| WORK REQUEST |
Note each line of the entries that includes "yang". Then copy those lines.

| DATA SUPPLIED |
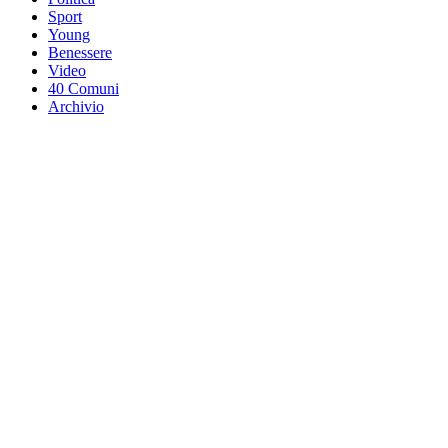
Sport
Young
Benessere
Video
40 Comuni
Archivio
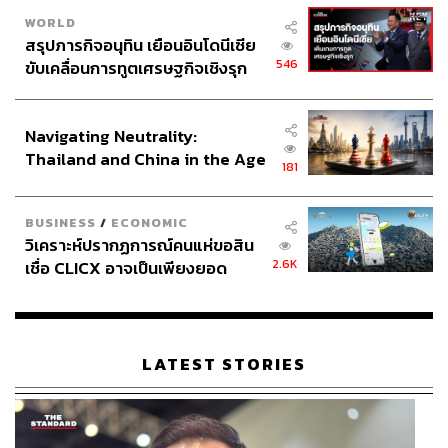
WORLD
สรุปภารกิจอนุทิน เยือนอินโดนีเซีย
546
ขับเคลื่อนการทูตเศรษฐกิจเชิงรุก
ประกาศหุ้นส่วนยุทธศาสตร์ไทย –
อินโดนีเซีย
Navigating Neutrality:
Thailand and China in the Age
181
of a New Global Order
BUSINESS
/
ECONOMIC
วิเคราะห์ปรากฏการณ์คนแห่ขอสิน
2.6K
เชื่อ CLICX อาจเป็นเพียงยอด
ภูเขาน้ำแข็ง ของปัญหาหนี้ครัว
เรือนไทยที่ถูกซุกไว้
LATEST STORIES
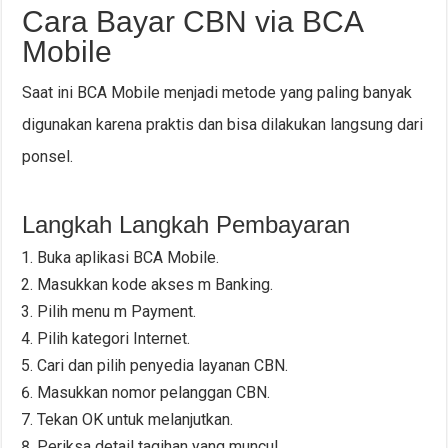
Cara Bayar CBN via BCA
Mobile
Saat ini BCA Mobile menjadi metode yang paling banyak
digunakan karena praktis dan bisa dilakukan langsung dari
ponsel.
Langkah Langkah Pembayaran
Buka aplikasi BCA Mobile.
Masukkan kode akses m Banking.
Pilih menu m Payment.
Pilih kategori Internet.
Cari dan pilih penyedia layanan CBN.
Masukkan nomor pelanggan CBN.
Tekan OK untuk melanjutkan.
Periksa detail tagihan yang muncul.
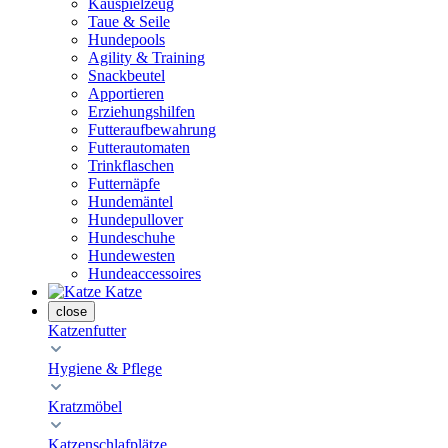
Kauspielzeug
Taue & Seile
Hundepools
Agility & Training
Snackbeutel
Apportieren
Erziehungshilfen
Futteraufbewahrung
Futterautomaten
Trinkflaschen
Futternäpfe
Hundemäntel
Hundepullover
Hundeschuhe
Hundewesten
Hundeaccessoires
Katze
close
Katzenfutter
Hygiene & Pflege
Kratzmöbel
Katzenschlafplätze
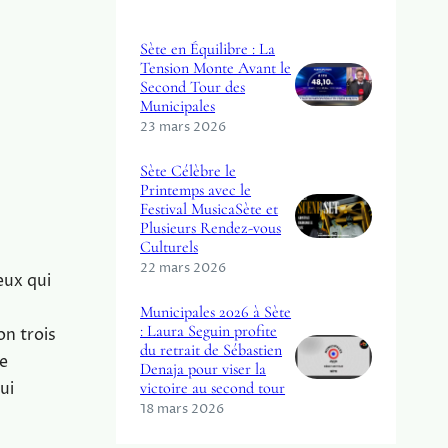
Sète en Équilibre : La
Tension Monte Avant le
Second Tour des
Municipales
23 mars 2026
Sète Célèbre le
Printemps avec le
Festival MusicaSète et
Plusieurs Rendez-vous
Culturels
22 mars 2026
eux qui
Municipales 2026 à Sète
: Laura Seguin profite
on trois
du retrait de Sébastien
de
Denaja pour viser la
victoire au second tour
ui
18 mars 2026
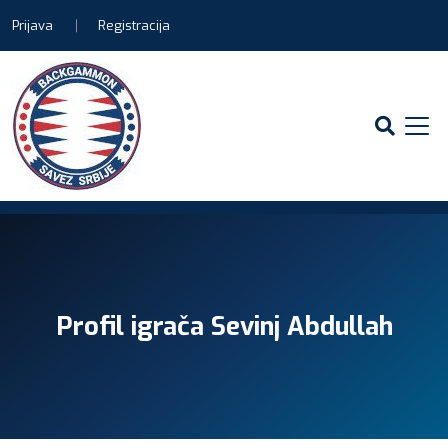
Prijava
Registracija
Profil igrača Sevinj Abdullah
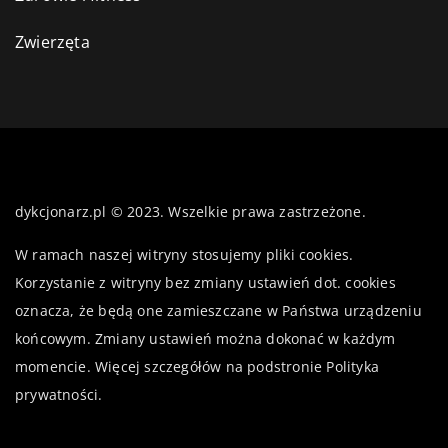
Zwierzęta
dykcjonarz.pl © 2023. Wszelkie prawa zastrzeżone.
W ramach naszej witryny stosujemy pliki cookies.
Korzystanie z witryny bez zmiany ustawień dot. cookies
oznacza, że będą one zamieszczane w Państwa urządzeniu
końcowym. Zmiany ustawień można dokonać w każdym
momencie. Więcej szczegółów na podstronie
Polityka
prywatności
.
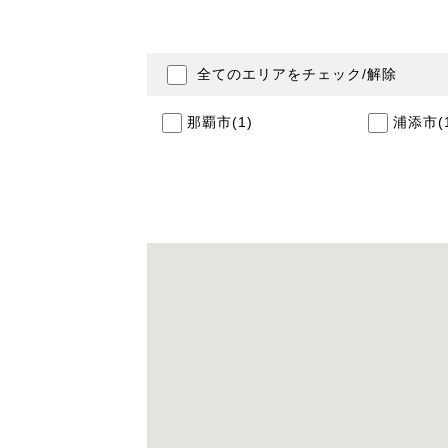
全てのエリアをチェック/解除
那覇市(1)
浦添市(1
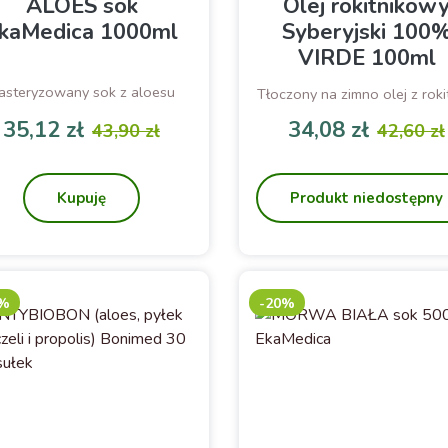
ALOES sok
Olej rokitnikow
kaMedica 1000ml
Syberyjski 100
VIRDE 100ml
asteryzowany sok z aloesu
Tłoczony na zimno olej z roki
syberyjskiego. Źródło
35,12 zł
34,08 zł
43,90 zł
42,60 zł
karetonoidów. 100ml
Cena
Cena podstawowa
Cena
Cena p
Kupuję
Produkt niedostępny
0%
-20%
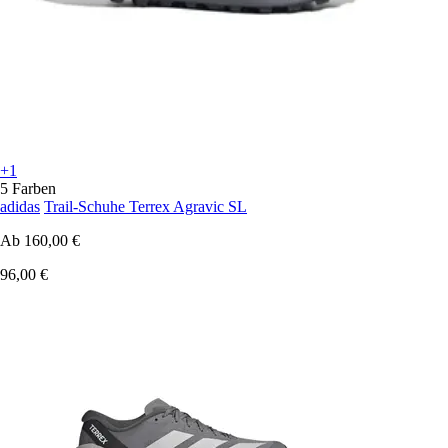
+1
5 Farben
adidas
Trail-Schuhe Terrex Agravic SL
Ab
160,00 €
96,00 €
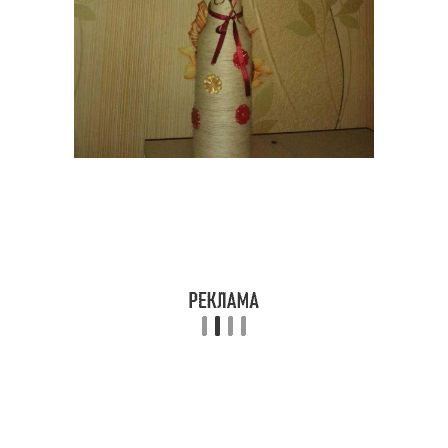
Вазы из глины
Ваза в интерьере
Ваза из стеклянной
Вазы из стеклянной
бутылки
бутылки
Бутылки с помощью
Стеклянные бутылки
Руки из пластиковых
Большая ваза
бутылок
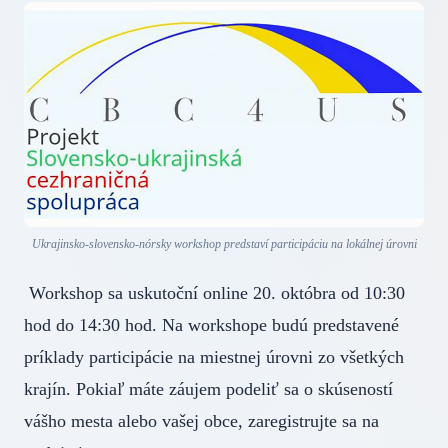
Ukrajinsko-slovensko-nórsky workshop predstaví participáciu na lokálnej úrovni
Workshop sa uskutoční online 20. októbra od 10:30
hod do 14:30 hod. Na workshope budú predstavené
príklady participácie na miestnej úrovni zo všetkých
krajín. Pokiaľ máte záujem podeliť sa o skúseností
vášho mesta alebo vašej obce, zaregistrujte sa na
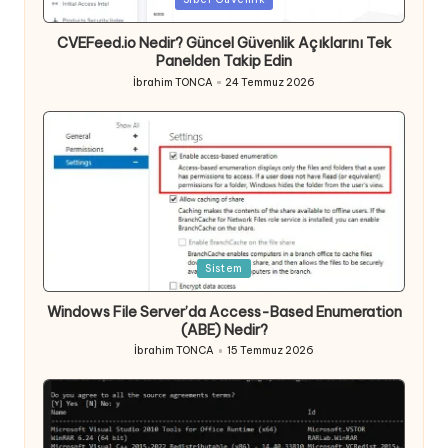
in
CVEFeed.io Nedir? Güncel Güvenlik Açıklarını Tek
Panelden Takip Edin
İbrahim TONCA
24 Temmuz 2026
Posted
by
Posted
Sistem
in
Windows File Server’da Access-Based Enumeration
(ABE) Nedir?
İbrahim TONCA
15 Temmuz 2026
Posted
by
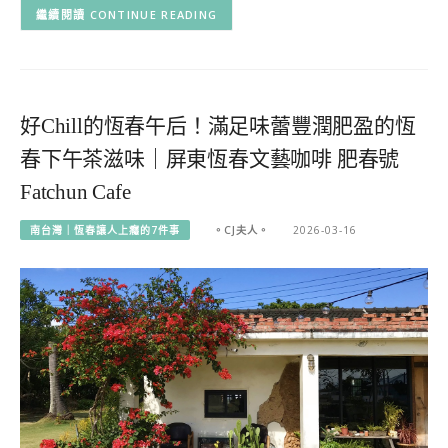
CONTINUE READING
好Chill的恆春午后！滿足味蕾豐潤肥盈的恆
春下午茶滋味｜屏東恆春文藝咖啡 肥春號
Fatchun Cafe
南台灣｜恆春讓人上癮的7件事
。CJ夫人。
2026-03-16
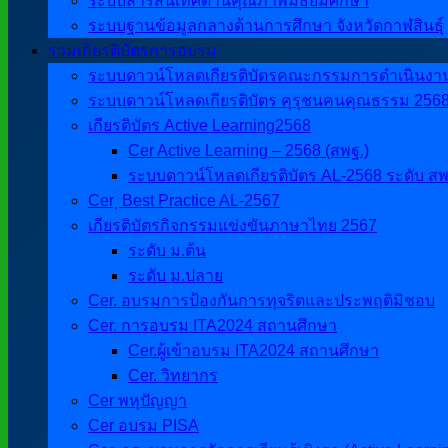
ระบบสารสนเทศด้านคุณภาพมัธยมศึกษา
ระบบฐานข้อมูลกลางด้านการศึกษา จังหวัดกาฬสินธุ์
รวมเกียรติบัตรการอบรม
ระบบดาวน์โหลดเกียรติบัตรคณะกรรมการดำเนินงานศิ
ระบบดาวน์โหลดเกียรติบัตร คุรุชนคนคุณธรรม 256
เกียรติบัตร Active Learning2568
Cer Active Learning – 2568 (สพฐ.)
ระบบดาวน์โหลดเกียรติบัตร AL-2568 ระดับ สพ
Cer ฺ Best Practice AL-2567
เกียรติบัตรกิจกรรมแข่งขันภาษาไทย 2567
ระดับ ม.ต้น
ระดับ ม.ปลาย
Cer. อบรมการป้องกันการทุจริตและประพฤติมิชอบ
Cer. การอบรม ITA2024 สถานศึกษา
Cer.ผู้เข้าอบรม ITA2024 สถานศึกษา
Cer. วิทยากร
Cer พหุปัญญา
Cer อบรม PISA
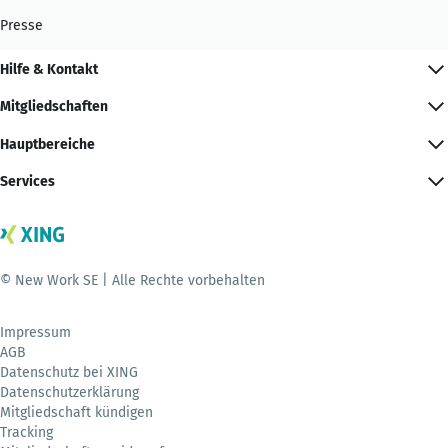
Presse
Hilfe & Kontakt
Mitgliedschaften
Hauptbereiche
Services
© New Work SE | Alle Rechte vorbehalten
Impressum
AGB
Datenschutz bei XING
Datenschutzerklärung
Mitgliedschaft kündigen
Tracking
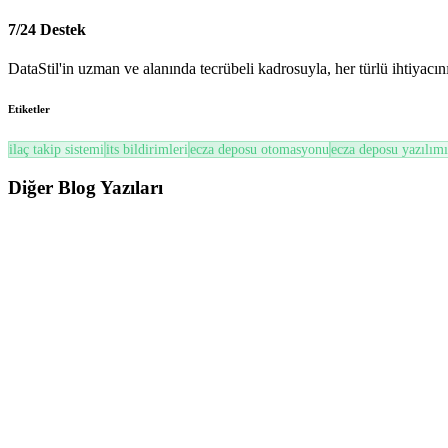
7/24 Destek
DataStil'in uzman ve alanında tecrübeli kadrosuyla, her türlü ihtiyac
Etiketler
ilaç takip sistemi
its bildirimleri
ecza deposu otomasyonu
ecza deposu yazılımı
Diğer
Blog Yazıları
ÜTS
ÜTS’de Son Kullanma Tarihi (SKT) ve Soğuk Zincir Yönetimi Nasıl Yapılır? (2026 Güncel
ÜTS’de SKT ve Soğuk Zincir yönetimi; miadı yaklaşan ürünlerin takib
Oku
ÜTS
ÜTS’de İade ve Bildirim İptal Süreçleri Nasıl Yönetilir? (2026 Güncel Rehber)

| OUTPUT FOR THIS TASK |
Saat ini BCA Mobile menjadi metode yang paling banyak
Periksa detail tagihan yang muncul.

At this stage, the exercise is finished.